Hamilton Ikuti jejak Leclerc Sebelum Bergabung dengan Ferrari

Pertengahan musim Formula 1 di Silverstone bukan hanya soal perebutan poin, tetapi juga soal arah pengembangan tim ke depan. Di tengah tekanan hasil yang belum sepenuhnya stabil, Ferrari justru sedang menimbang sesuatu yang lebih besar: bagaimana membangun mobil yang bukan hanya cepat untuk hari ini, tetapi juga relevan untuk proyek 2026. Di titik inilah Lewis Hamilton mulai memberi warna pada arah kerja tim, sembari membawa pendekatan dan karakter balapnya sendiri ke dalam proses pengembangan Ferrari.
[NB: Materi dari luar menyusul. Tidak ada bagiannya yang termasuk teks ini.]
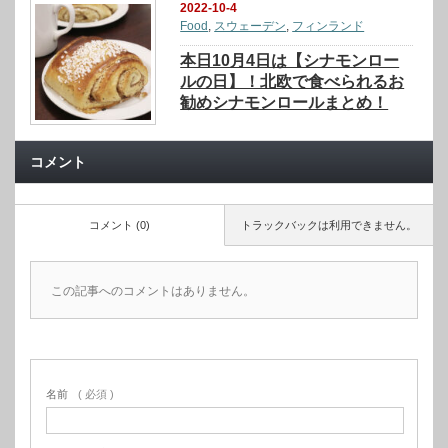
2022-10-4
Food
,
スウェーデン
,
フィンランド
本日10月4日は【シナモンロー
ルの日】！北欧で食べられるお
勧めシナモンロールまとめ！
コメント
コメント (0)
トラックバックは利用できません。
この記事へのコメントはありません。
名前
( 必須 )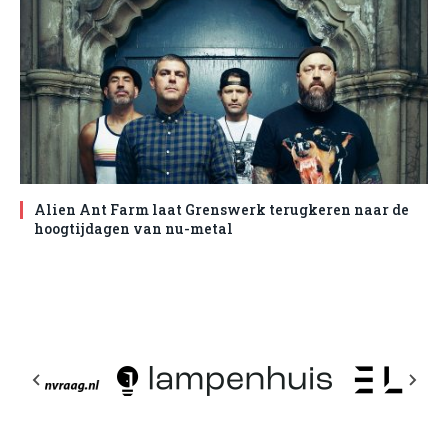
Alien Ant Farm laat Grenswerk terugkeren naar de
hoogtijdagen van nu-metal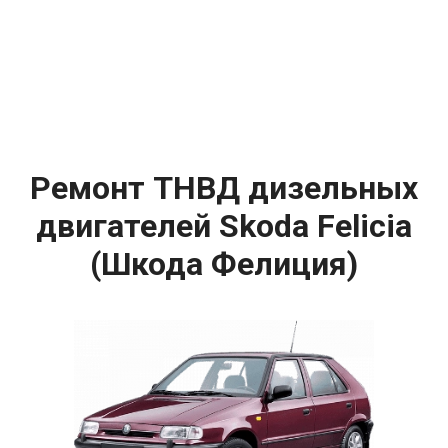
Ремонт ТНВД дизельных
двигателей Skoda Felicia
(Шкода Фелиция)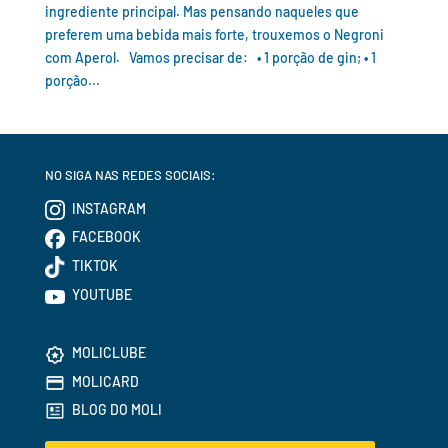
ingrediente principal. Mas pensando naqueles que
preferem uma bebida mais forte, trouxemos o Negroni
com Aperol. Vamos precisar de: • 1 porção de gin; • 1
porção...
NO SIGA NAS REDES SOCIAIS:
INSTAGRAM
FACEBOOK
TIKTOK
YOUTUBE
MOLICLUBE
MOLICARD
BLOG DO MOLI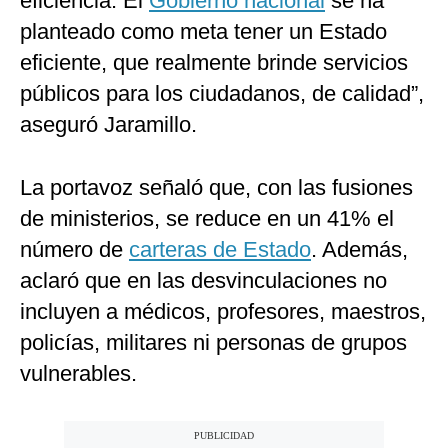
eficiencia. El
Gobierno nacional
se ha
planteado como meta tener un Estado
eficiente, que realmente brinde servicios
públicos para los ciudadanos, de calidad”,
aseguró Jaramillo.
La portavoz señaló que, con las fusiones
de ministerios, se reduce en un 41% el
número de
carteras de Estado
. Además,
aclaró que en las desvinculaciones no
incluyen a médicos, profesores, maestros,
policías, militares ni personas de grupos
vulnerables.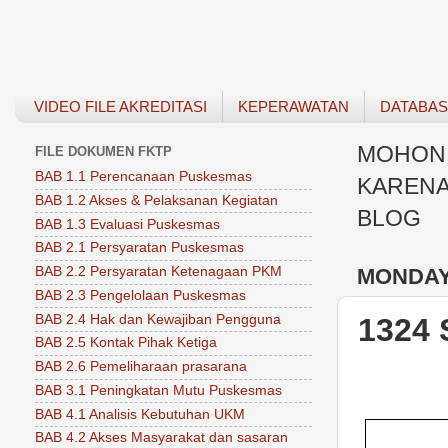
VIDEO FILE AKREDITASI
KEPERAWATAN
DATABA
MOHON 
FILE DOKUMEN FKTP
BAB 1.1 Perencanaan Puskesmas
KARENA
BAB 1.2 Akses & Pelaksanan Kegiatan
BLOG
BAB 1.3 Evaluasi Puskesmas
BAB 2.1 Persyaratan Puskesmas
MONDAY,
BAB 2.2 Persyaratan Ketenagaan PKM
BAB 2.3 Pengelolaan Puskesmas
BAB 2.4 Hak dan Kewajiban Pengguna
1324
BAB 2.5 Kontak Pihak Ketiga
BAB 2.6 Pemeliharaan prasarana
BAB 3.1 Peningkatan Mutu Puskesmas
BAB 4.1 Analisis Kebutuhan UKM
BAB 4.2 Akses Masyarakat dan sasaran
Ferrari Hadapi Pekerjaan Besar di Tengah Musim

Ferrari saat ini berada dalam fase yang rumit. Di satu sisi, tim harus terus mengejar hasil kompetitif di lintasan. Di sisi lain, mereka juga dituntut menyiapkan fondasi teknis untuk masa depan. Masalah seperti power steering dan keseimbangan mobil masih menjadi pekerjaan rumah yang belum tuntas, dan hal itu ikut memengaruhi kenyamanan serta konsistensi performa SF-25.

Hamilton tidak sekadar datang sebagai pembalap, melainkan juga sebagai bagian dari proses pembentukan arah mobil. Ia mencoba menyesuaikan diri dengan karakter SF-25 sambil memberi masukan yang berasal dari pengalaman panjangnya di Formula 1. Pendekatan itu membuat Ferrari harus mencari titik temu antara preferensi pembalap dan kebutuhan teknis mobil secara keseluruhan.

Masukan Hamilton untuk Proyek 2026

Fokus Ferrari tidak berhenti pada perbaikan jangka pendek. Hamilton disebut ingin ikut memberi “DNA” pada proyek Ferrari 2026, sebuah sinyal bahwa ia ingin terlibat dalam membentuk mobil yang benar-benar cocok dengan gaya balapnya. Dalam proses seperti ini, setiap detail menjadi penting, mulai dari struktur mobil hingga bagaimana mobil merespons di tikungan cepat dan kondisi lintasan yang berbeda.

Tantangan terbesar Ferrari adalah menjaga agar mobil tetap kompetitif tanpa kehilangan karakter yang dibutuhkan pembalap. Ketika performa menurun di situasi tertentu, terutama soal kestabilan dan rasa percaya diri saat masuk tikungan cepat, tim harus segera membaca data dan masukan dari pembalap. Di sinilah peran Hamilton menjadi penting, karena pengalamannya bisa membantu mengarahkan pengembangan ke jalur yang lebih jelas.

Leclerc Juga Jadi Bagian dari Arah Pengembangan

Charles Leclerc tetap menjadi referensi penting dalam proses ini. Bersama Hamilton, ia membantu Ferrari memahami apa yang dibutuhkan mobil agar bisa lebih seimbang dan konsisten. Kolaborasi antara pembalap dan insinyur menjadi kunci, sebab pengembangan mobil Formula 1 tidak bisa hanya mengandalkan satu sudut pandang.

Bagi Ferrari, fase ini adalah soal membangun dasar yang kuat. Jika masukan dari Hamilton dan Leclerc bisa diterjemahkan dengan tepat, tim asal Maranello itu berpeluang membawa identitas baru ke mobil masa depan mereka. Silverstone menjadi pengingat bahwa di balik balapan yang berlangsung sekarang, ada proyek yang jauh lebih besar sedang disusun langkah demi langkah.

Artikel ini disusun ulang berdasarkan informasi dari sumber yang telah dipublikasikan sebelumnya.